Schizophrenia is particularly exposed to an additional difficulty which makes it a less reliable diagnostic entity. This difficulty is linked directly to the differences in psychiatric orientations discussed above and is relevant specifically to the psychoanalytic point of view. It was discerned that the greater the commitment to an analytic orientation, the less the inclination toward diagnosing patients as schizophrenics. This pattern is traceable to two somewhat related factors intrinsically associated with the analytic position. On the one hand, these psychiatrists are less concerned with diagnosis per se; they tend to argue that a diagnosis places unwarranted restrictions upon a more "complete" exploration of whatever psychological mechanisms are at work or related, presumably, to a patient's illness. Secondly, is the more pronounced "liberal" philosophy espoused by this school of psychiatric thought which, seemingly, operates to create an inhibitory attitude toward "unnecessarily" and "unjustifiably" applying a label which seemingly has deleterious connotations and, therefore, apparrently undesirable consequences for the patient so diagnosed.

Under present conditions, therefore, both diagnosis and the related care and treatment procedures tend to become more or less an adjunct of psychiatric orientation whereas the treatment program should be consequent on the diagnosis and a function of it. The alternative to present psychiatric classification problems should not, as some have suggested, be the elimination of diagnostic categories and the de-emphasis of classification procedures, but quite the reverse.
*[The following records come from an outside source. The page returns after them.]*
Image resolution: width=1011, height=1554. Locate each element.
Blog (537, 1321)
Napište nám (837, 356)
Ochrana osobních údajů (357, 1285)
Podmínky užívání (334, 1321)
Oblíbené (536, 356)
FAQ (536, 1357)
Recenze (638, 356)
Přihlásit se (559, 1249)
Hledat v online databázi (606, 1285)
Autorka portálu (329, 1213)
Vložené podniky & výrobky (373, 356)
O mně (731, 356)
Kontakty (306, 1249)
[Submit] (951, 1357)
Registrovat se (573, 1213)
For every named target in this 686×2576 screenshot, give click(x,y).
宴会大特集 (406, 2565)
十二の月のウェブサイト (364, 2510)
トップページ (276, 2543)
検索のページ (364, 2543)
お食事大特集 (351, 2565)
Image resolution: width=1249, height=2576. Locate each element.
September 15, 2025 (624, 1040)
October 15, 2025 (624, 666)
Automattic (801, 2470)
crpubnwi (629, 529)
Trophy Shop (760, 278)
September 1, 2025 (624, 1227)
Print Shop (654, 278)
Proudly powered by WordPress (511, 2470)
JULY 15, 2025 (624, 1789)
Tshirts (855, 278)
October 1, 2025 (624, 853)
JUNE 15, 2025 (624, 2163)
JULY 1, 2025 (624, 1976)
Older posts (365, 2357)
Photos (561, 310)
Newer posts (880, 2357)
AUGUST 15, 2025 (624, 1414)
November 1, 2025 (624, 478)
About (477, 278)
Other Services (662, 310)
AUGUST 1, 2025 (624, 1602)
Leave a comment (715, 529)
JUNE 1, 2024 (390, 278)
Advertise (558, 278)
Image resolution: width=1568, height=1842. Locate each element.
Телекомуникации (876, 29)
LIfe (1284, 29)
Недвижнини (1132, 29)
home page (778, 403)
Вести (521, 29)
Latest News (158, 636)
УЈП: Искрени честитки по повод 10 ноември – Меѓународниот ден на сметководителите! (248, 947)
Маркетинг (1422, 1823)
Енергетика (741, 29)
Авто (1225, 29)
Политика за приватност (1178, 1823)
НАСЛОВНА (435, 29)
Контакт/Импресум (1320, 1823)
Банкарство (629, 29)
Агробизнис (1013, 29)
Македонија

What is needed is (a) a reconsideration of the means of eliminating the obvious biases connected with commitment to schools of psychiatric thought as an obstacle to the development of a taxonomic system of diagnosis, (b) increasing attention to the development of a standard nomenclature and (c) most important, emphasis on the development of objective, measurable and verifiable criteria of classification based not on personal or parochial predilections but on behavioral and other objectively measurable manifestations. Until such time as these criteria are available, research on the incidence and prevalence of the various disorders and on their etiology, treatment, and prevention will continue to be hampered and impeded.